Richard Chapman and Jessica Shuttler: Latest DDNJ Podcast

By Heather Hansen | April 12, 2024

Dr. Richard Chapman
Dr. Richard Chapman

Dr. Richard Chapman, a disability studies scholar and licensed Mental Health Counselor, and Jessica Shuttler, a child psychologist and assistant professor at the University of Kansas Medical Center, discuss how principles of self determination and assessment apply to individuals with disabilities with IDRPP's Executive Director and DDNJ's podcast host, Matthew Wappett.

The Self Determined Learning Model, or SDLMI, is a form of instruction meant to promote self-determination and self-determined goals. This model is not originated by Dr. Chapman and Shuttler, but rather they explore in their recent research article how this model can be applied to individuals with disabilities.

"We hear this idea of self-advocacy and self determination," Dr. Chapman said, "and sometimes people use those words interchangeably, but really self-determination is this idea of causing or making things happen in your own life."

Shuttler added, "it's kind of a framework that you can apply to different contexts ... The idea is there's a set of person questions. ... Facilitators ask questions or seek to support the answering of these [person] questions around what a [student or client in therapy] wants to have happen in their life and what their plans could be of how to get there, and what supports or other kinds of actions they might need to take to make those things happen.

'The other really kind of helpful thing about that framework ... is about the educational supports that are packaged within it. So it offers people, like in our case therapists, ... some tools and strategies to think about using within those interactions ...  that can help ensure understanding accessibility and that [they're] really hearing the voice and the perspectives of the person who is the focus."

"So, it sounds like it's really a tool that can help individuals," Wappett said, "or people who are going through therapy, to take more ownership of whatever's going on in their life, whether that's emotions, or particular personal goals or things they want to improve on.
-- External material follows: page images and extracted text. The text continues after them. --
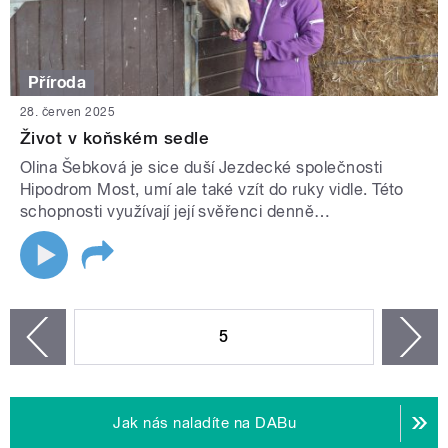
Příroda
28. červen 2025
Život v koňském sedle
Olina Šebková je sice duší Jezdecké společnosti
Hipodrom Most, umí ale také vzít do ruky vidle. Této
schopnosti využívají její svěřenci denně…
STRÁNKY
5
n
zí
Jak nás naladíte na DABu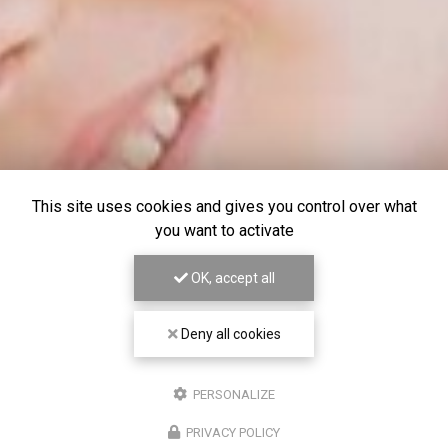
This site uses cookies and gives you control over what
you want to activate
OK, accept all
Deny all cookies
PERSONALIZE
PRIVACY POLICY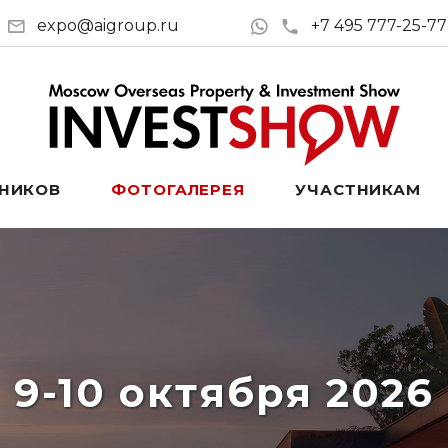
expo@aigroup.ru
+7 495 777-25-77
ТНИКОВ
ФОТОГАЛЕРЕЯ
УЧАСТНИКАМ
9-10 октября 2026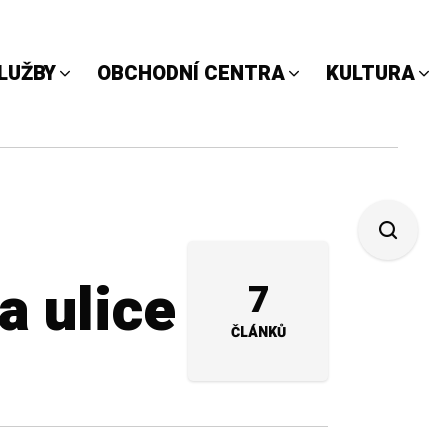
LUŽBY
OBCHODNÍ CENTRA
KULTURA
a ulice
7
ČLÁNKŮ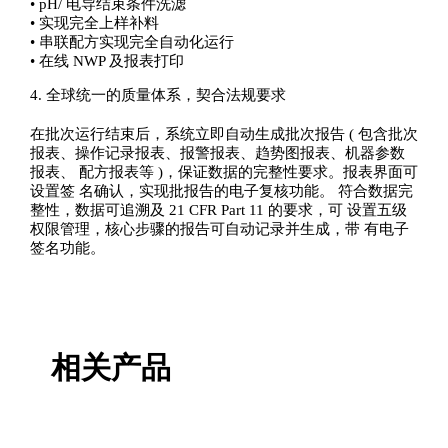
• pH/ 电导结束条件洗滤
• 实现完全上样补料
• 串联配方实现完全自动化运行
• 在线 NWP 及报表打印
4. 全球统一的质量体系，契合法规要求
在批次运行结束后，系统立即自动生成批次报告 ( 包含批次
报表、操作记录报表、报警报表、趋势图报表、机器参数
报表、 配方报表等 )，保证数据的完整性要求。报表界面可
设置签 名确认，实现批报告的电子复核功能。 符合数据完
整性，数据可追溯及 21 CFR Part 11 的要求，可 设置五级
权限管理，核心步骤的报告可自动记录并生成，带 有电子
签名功能。
相关产品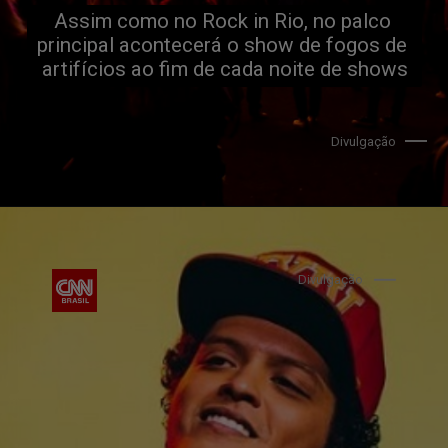
Assim como no Rock in Rio, no palco 
principal acontecerá o show de fogos de 
artifícios ao fim de cada noite de shows
Divulgação
Divulgação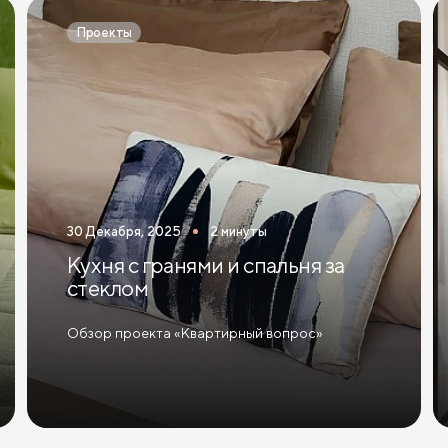
Проекты
30 Декабря, 2025
2 минуты
Кухня с гранями и спальня за
стеклом
Обзор проекта «Квартирный вопрос»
It's just a more structured way of getting them to think through, 'What does it mean to take that ownership.'"

"Yes," Shuttler responded, "And I would say, as a therapist, it kind of holds me accountable to be like, 'Am I really, truly listening to what my client or what this person's goals are?' ... . I think, maybe historically, in therapy, we've done more telling what to do, and maybe less listening and supporting and following someone's goals. And so I like this framework as a way to kind of hold myself, as a therapist, accountable to keeping that person at the center and really thinking about their strengths and goals."

Wappett concluded the podcast by asking Chapman and Shuttler what message they would like the audience to remember about their article.

"Self Determination is an important subset to positive psychology interventions," Chapman said. "Instead of using a deficit-based lens, it's really a different way to focus on an asset, using an asset-based lens to provide treatment to people."

Shuttler added, "I've heard too many times from families or from people that they tried to seek out therapy elsewhere in their community, and were told, 'Oh, you have a developmental disability; I don't know how to do that.' And so I guess a message I would have for therapists and counselors out there who maybe haven't worked with folks with intellectual, developmental disabilities before is: 'You can do this.' ... And that self determination, as Richard said, is important for everyone. These kinds of practices are going to make all therapies stronger, more helpful, hopefully more impactful. ... It's really important."